%%

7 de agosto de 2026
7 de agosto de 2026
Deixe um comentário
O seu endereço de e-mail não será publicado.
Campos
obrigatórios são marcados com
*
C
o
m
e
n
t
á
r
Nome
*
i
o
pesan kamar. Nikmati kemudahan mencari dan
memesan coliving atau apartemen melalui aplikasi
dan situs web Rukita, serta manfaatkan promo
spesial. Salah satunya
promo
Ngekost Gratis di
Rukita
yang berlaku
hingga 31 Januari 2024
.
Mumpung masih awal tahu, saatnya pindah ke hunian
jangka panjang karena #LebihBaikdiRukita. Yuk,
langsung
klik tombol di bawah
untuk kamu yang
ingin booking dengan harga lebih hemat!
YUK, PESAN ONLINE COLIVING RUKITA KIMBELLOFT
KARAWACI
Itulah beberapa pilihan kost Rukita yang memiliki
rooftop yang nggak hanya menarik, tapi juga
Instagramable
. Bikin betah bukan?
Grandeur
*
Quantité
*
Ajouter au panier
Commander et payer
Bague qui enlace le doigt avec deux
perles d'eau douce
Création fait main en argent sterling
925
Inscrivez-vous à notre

%%
%%

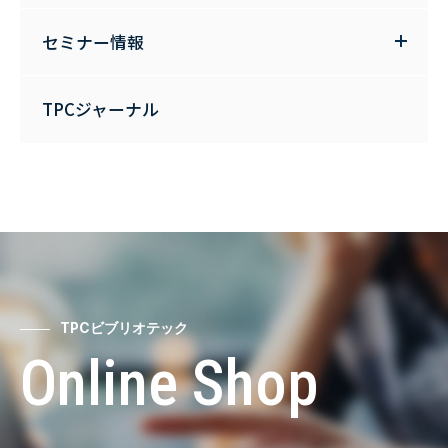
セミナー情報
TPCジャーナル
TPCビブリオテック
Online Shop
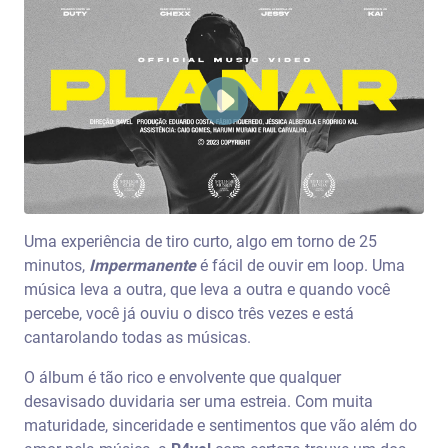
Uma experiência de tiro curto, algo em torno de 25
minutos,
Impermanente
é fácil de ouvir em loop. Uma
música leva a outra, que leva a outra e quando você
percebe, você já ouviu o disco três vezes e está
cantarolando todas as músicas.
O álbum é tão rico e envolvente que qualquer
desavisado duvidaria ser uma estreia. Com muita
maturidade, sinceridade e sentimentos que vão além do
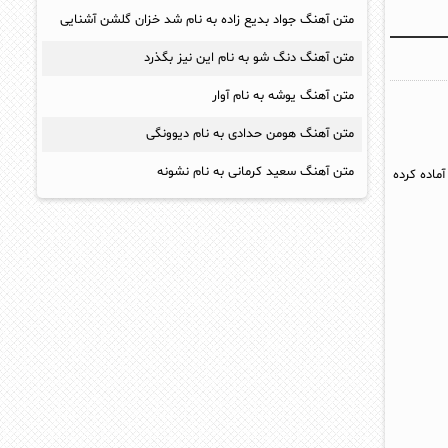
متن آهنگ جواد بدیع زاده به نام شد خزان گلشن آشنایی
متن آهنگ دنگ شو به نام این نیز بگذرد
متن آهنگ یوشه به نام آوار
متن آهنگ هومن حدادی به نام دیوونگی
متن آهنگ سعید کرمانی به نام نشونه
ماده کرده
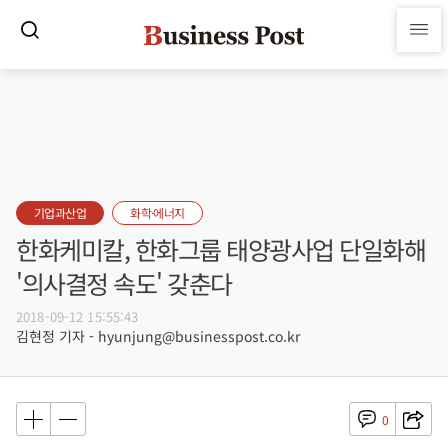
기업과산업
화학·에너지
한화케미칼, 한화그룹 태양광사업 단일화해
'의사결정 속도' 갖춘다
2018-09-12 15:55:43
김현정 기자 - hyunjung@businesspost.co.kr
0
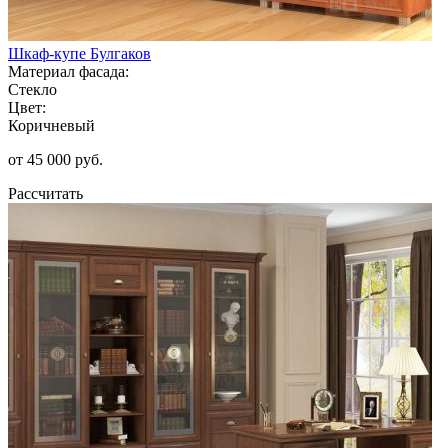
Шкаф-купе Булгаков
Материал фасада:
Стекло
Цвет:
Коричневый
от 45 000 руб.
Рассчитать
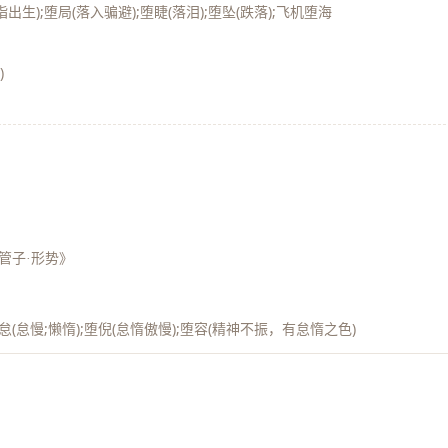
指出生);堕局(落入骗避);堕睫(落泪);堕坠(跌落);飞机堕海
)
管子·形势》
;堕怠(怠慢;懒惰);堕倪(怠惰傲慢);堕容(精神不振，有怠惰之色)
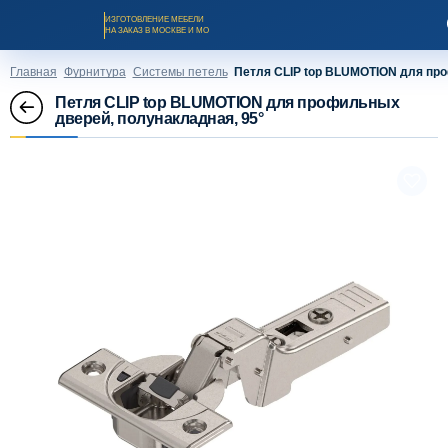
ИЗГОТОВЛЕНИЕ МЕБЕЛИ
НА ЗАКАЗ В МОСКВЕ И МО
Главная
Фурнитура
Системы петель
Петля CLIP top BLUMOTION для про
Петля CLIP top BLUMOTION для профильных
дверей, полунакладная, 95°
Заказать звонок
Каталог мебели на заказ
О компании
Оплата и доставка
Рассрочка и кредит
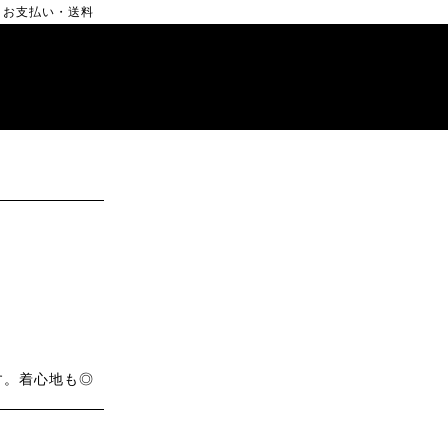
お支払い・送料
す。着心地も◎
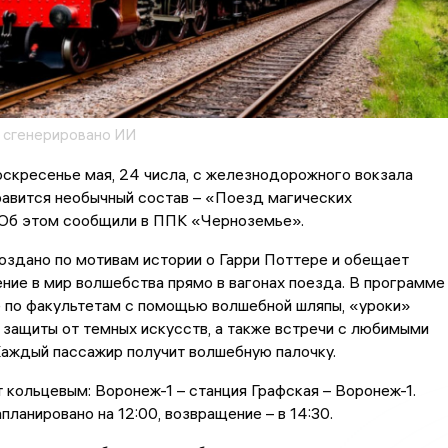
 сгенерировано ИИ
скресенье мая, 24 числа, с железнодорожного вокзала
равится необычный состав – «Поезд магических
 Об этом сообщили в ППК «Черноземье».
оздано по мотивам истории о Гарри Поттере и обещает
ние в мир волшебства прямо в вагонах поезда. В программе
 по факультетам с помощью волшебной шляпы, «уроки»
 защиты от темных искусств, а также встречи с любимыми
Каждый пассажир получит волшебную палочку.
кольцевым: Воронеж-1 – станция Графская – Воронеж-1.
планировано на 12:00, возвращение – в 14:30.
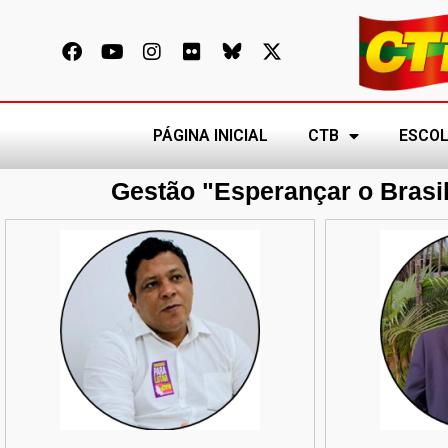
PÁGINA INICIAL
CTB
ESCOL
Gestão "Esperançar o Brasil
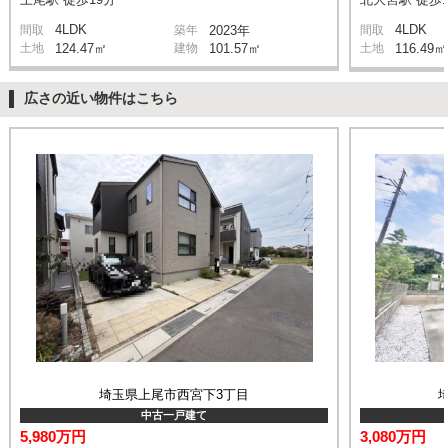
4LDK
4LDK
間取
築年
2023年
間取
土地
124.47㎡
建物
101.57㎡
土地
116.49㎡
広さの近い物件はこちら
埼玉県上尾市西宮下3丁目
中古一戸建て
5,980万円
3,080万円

%%

● **TASK DESCRIPTION**
From the records, copy out each line that includes the string "Петля".

● **SOLUTION BELOW**
Петля CLIP top BLUMOTION для про
Петля CLIP top BLUMOTION для профильных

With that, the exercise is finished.